Jakiś wewnętrzny głos sprowadził mnie na ziemię. No dobra, były to raczej wyrzuty sumienia. Wstyd się przyznać, gdyż nie wiedziałam, że był JAKIKOLWIEK MĄŻ! A myślę sobie, że chciałabym wiedzieć. Niby nie moja sprawa. Nie mój mąż. Ok, ale ktoś jednak na ten ślub zgodę musiał wyrazić?!

I wyraził

Jakiś rok temu – obecnie były już maż mojej córki. I tak w tym momencie, moje matczyne serce zatrwożyło się, gdyż jaka matka nie wie o ślubie córki?! No chyba nie najlepsza – odezwał się głos w mojej głowie. Zdążyłam odbyć monolog wewnętrzny podszyty spora dozą poczucia winy spowodowanej zbyt małą ilością czasu poświęcanego dziecku memu niezwykłemu.

Skupiłam całą moją uwagę na córce. Chciałam poznać kulisy owego mariażu. Różne szczegóły i jak najwięcej o niemężu. Zalałam dziecko całą masą pytań: O, a jak się czujesz? Kto chciał się rozwieść? A wiedział, że jest twoim mężem (wbrew pozorom było, to uzasadnione pytanie)? Dużo dzieci w grupie ma męża/żonę? Zawsze chciałaś mieć męża?
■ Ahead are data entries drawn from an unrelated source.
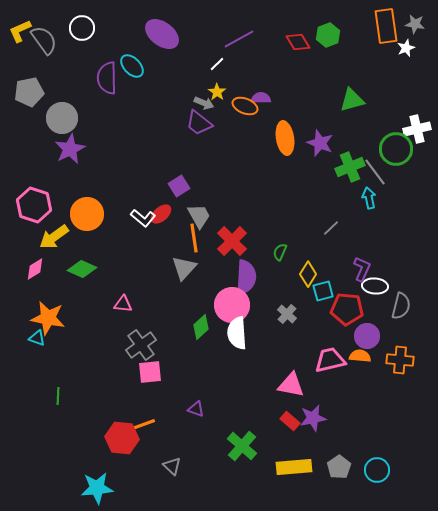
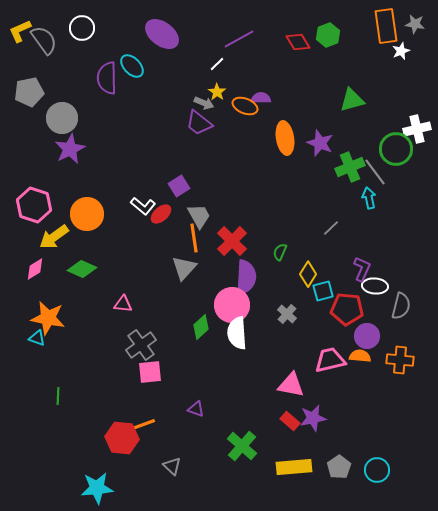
white star at (406, 48): moved 5 px left, 3 px down
white L-shape at (143, 218): moved 12 px up
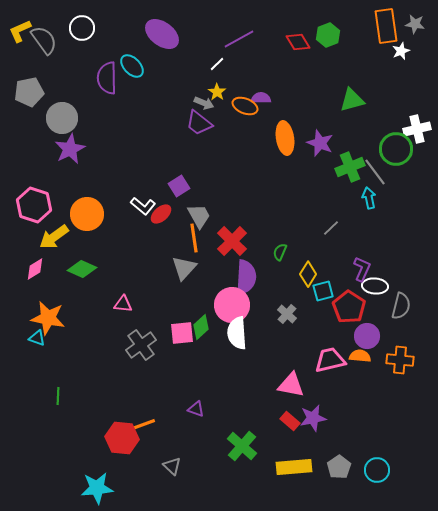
red pentagon at (347, 309): moved 2 px right, 2 px up; rotated 28 degrees clockwise
pink square at (150, 372): moved 32 px right, 39 px up
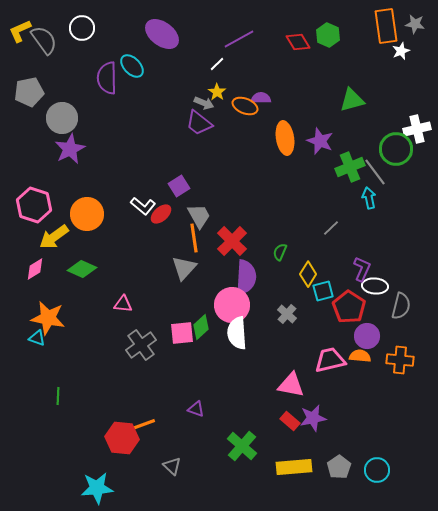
green hexagon at (328, 35): rotated 15 degrees counterclockwise
purple star at (320, 143): moved 2 px up
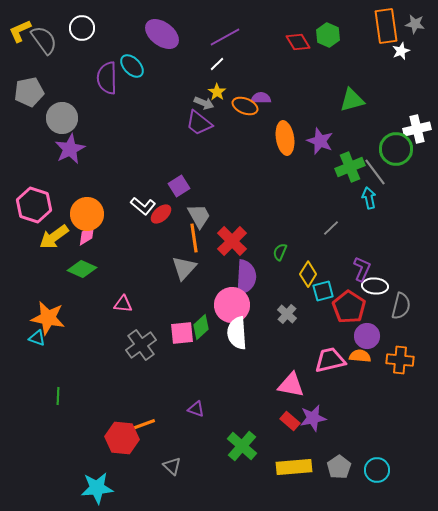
purple line at (239, 39): moved 14 px left, 2 px up
pink diamond at (35, 269): moved 52 px right, 34 px up
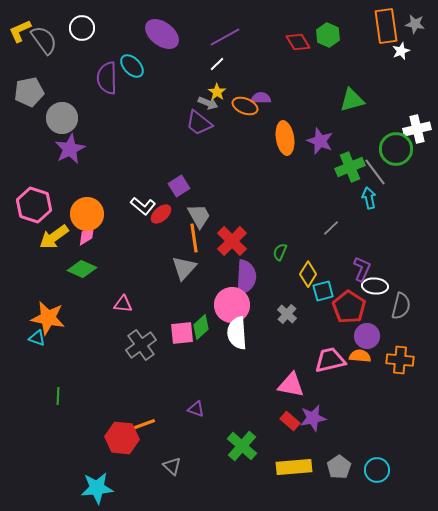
gray arrow at (204, 103): moved 4 px right
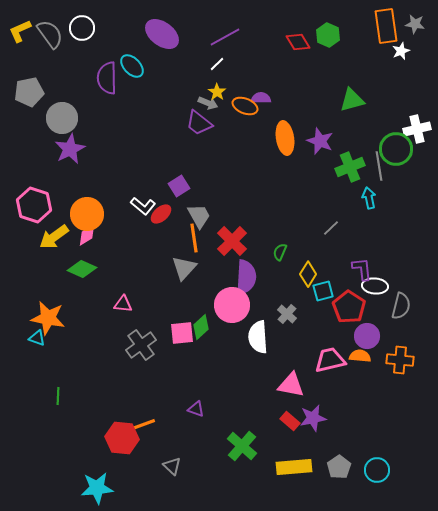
gray semicircle at (44, 40): moved 6 px right, 6 px up
gray line at (375, 172): moved 4 px right, 6 px up; rotated 28 degrees clockwise
purple L-shape at (362, 269): rotated 30 degrees counterclockwise
white semicircle at (237, 333): moved 21 px right, 4 px down
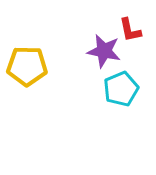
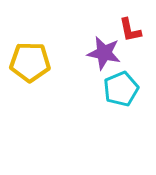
purple star: moved 2 px down
yellow pentagon: moved 3 px right, 4 px up
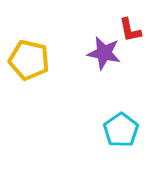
yellow pentagon: moved 1 px left, 2 px up; rotated 12 degrees clockwise
cyan pentagon: moved 41 px down; rotated 12 degrees counterclockwise
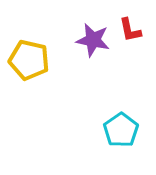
purple star: moved 11 px left, 13 px up
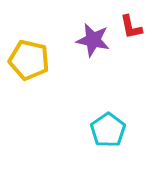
red L-shape: moved 1 px right, 3 px up
cyan pentagon: moved 13 px left
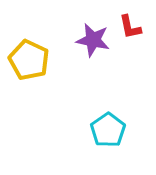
red L-shape: moved 1 px left
yellow pentagon: rotated 12 degrees clockwise
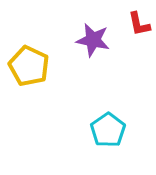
red L-shape: moved 9 px right, 3 px up
yellow pentagon: moved 6 px down
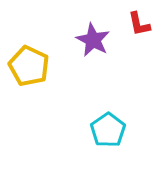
purple star: rotated 16 degrees clockwise
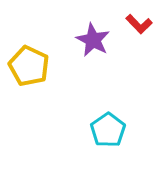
red L-shape: rotated 32 degrees counterclockwise
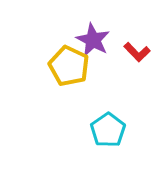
red L-shape: moved 2 px left, 28 px down
yellow pentagon: moved 40 px right
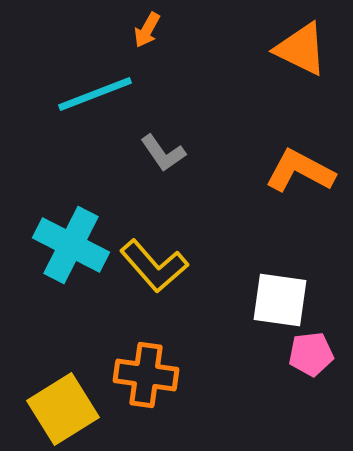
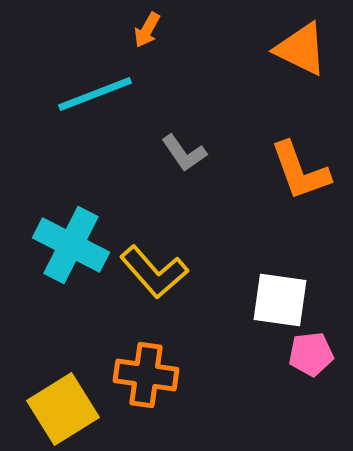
gray L-shape: moved 21 px right
orange L-shape: rotated 138 degrees counterclockwise
yellow L-shape: moved 6 px down
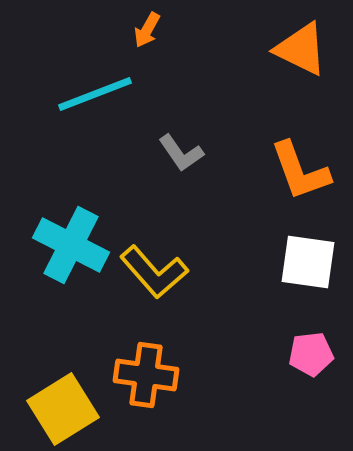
gray L-shape: moved 3 px left
white square: moved 28 px right, 38 px up
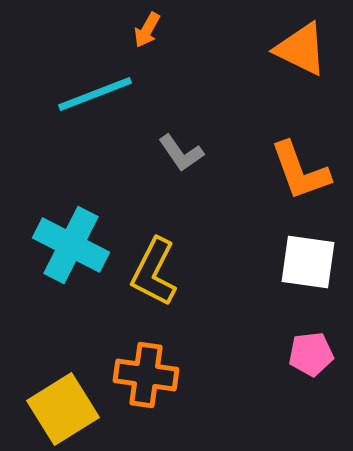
yellow L-shape: rotated 68 degrees clockwise
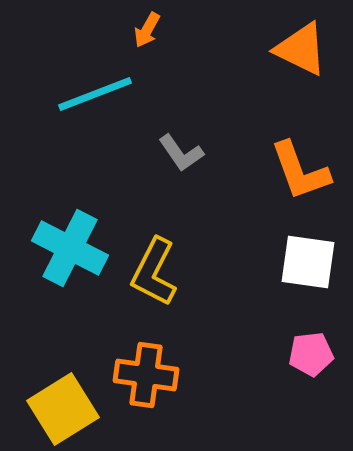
cyan cross: moved 1 px left, 3 px down
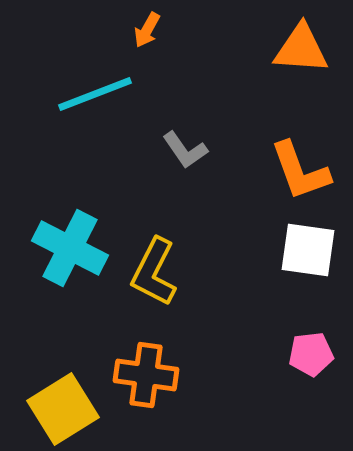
orange triangle: rotated 22 degrees counterclockwise
gray L-shape: moved 4 px right, 3 px up
white square: moved 12 px up
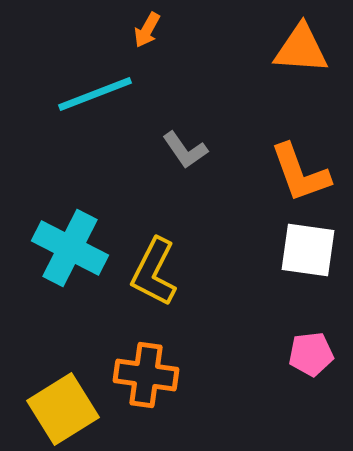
orange L-shape: moved 2 px down
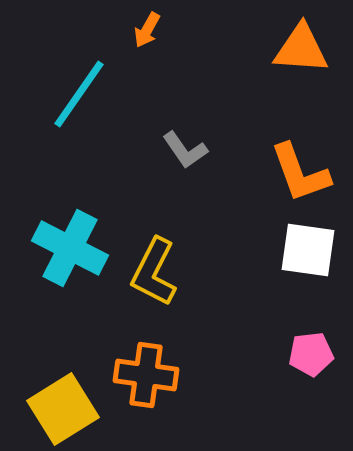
cyan line: moved 16 px left; rotated 34 degrees counterclockwise
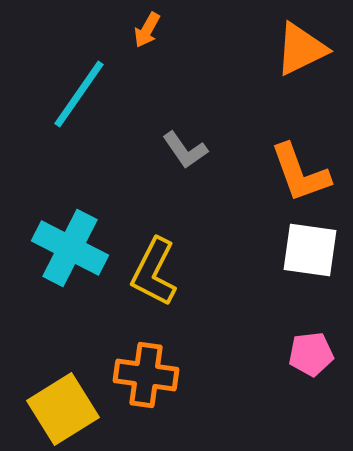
orange triangle: rotated 30 degrees counterclockwise
white square: moved 2 px right
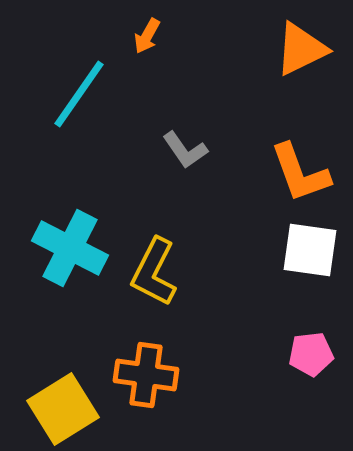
orange arrow: moved 6 px down
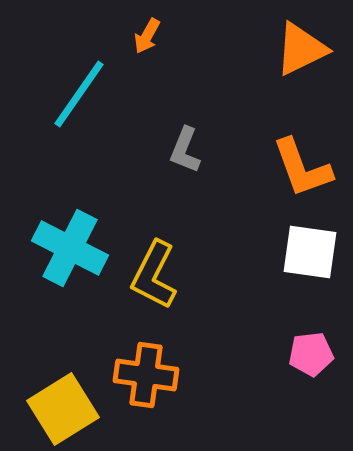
gray L-shape: rotated 57 degrees clockwise
orange L-shape: moved 2 px right, 5 px up
white square: moved 2 px down
yellow L-shape: moved 3 px down
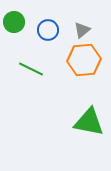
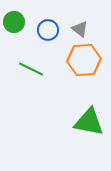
gray triangle: moved 2 px left, 1 px up; rotated 42 degrees counterclockwise
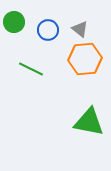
orange hexagon: moved 1 px right, 1 px up
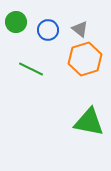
green circle: moved 2 px right
orange hexagon: rotated 12 degrees counterclockwise
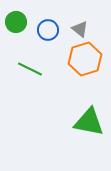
green line: moved 1 px left
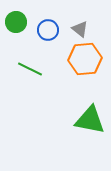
orange hexagon: rotated 12 degrees clockwise
green triangle: moved 1 px right, 2 px up
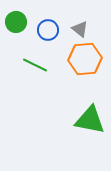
green line: moved 5 px right, 4 px up
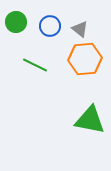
blue circle: moved 2 px right, 4 px up
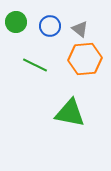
green triangle: moved 20 px left, 7 px up
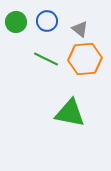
blue circle: moved 3 px left, 5 px up
green line: moved 11 px right, 6 px up
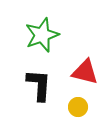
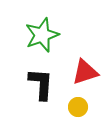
red triangle: rotated 32 degrees counterclockwise
black L-shape: moved 2 px right, 1 px up
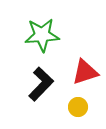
green star: rotated 16 degrees clockwise
black L-shape: rotated 40 degrees clockwise
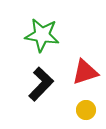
green star: rotated 12 degrees clockwise
yellow circle: moved 8 px right, 3 px down
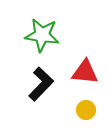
red triangle: rotated 24 degrees clockwise
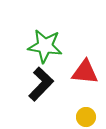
green star: moved 3 px right, 11 px down
yellow circle: moved 7 px down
Czy może też żonę, bo wiesz, czasami można też mieć żonę? U nas w kraju legalnie nie można, ale są kraje gdzie dwie dziewczyny lub dwóch chłopaków może wziąć ślub jak się zakochają w sobie .

Mąż czy żona

Jakoś tak potoczyło się rozmowa, że przy okazji mogłam przypomnieć dziecku memu zaskakującemu o różnych modelach rodzin i związków. Idealna sytuacja, kiedy mogę w naturalny sposób wynikający z rozmowy dotknąć tematu związków partnerskich i różnorodności. Przypomnieć dziecku, że świat jest pełny ludzi, którzy mogą chcieć realizować swoje życie w inny sposób niż mówią o tym w przedszkolu.

Wiadomo, dziecko me jest genialne, na każdy temat mogę z nią porozmawiać, a przy okazji zagłuszę poczucie winy z przeoczonego małżeństwa. Tak więc mówię do niej – Ale może, kiedyś będziesz chciała mieć żonę zamiast męża? W sumie nie wiemy tego. Dziecko me przystanęło. Popatrzyło na mnie i rzekło: Ale z żoną to byłby kłopot z dziećmi.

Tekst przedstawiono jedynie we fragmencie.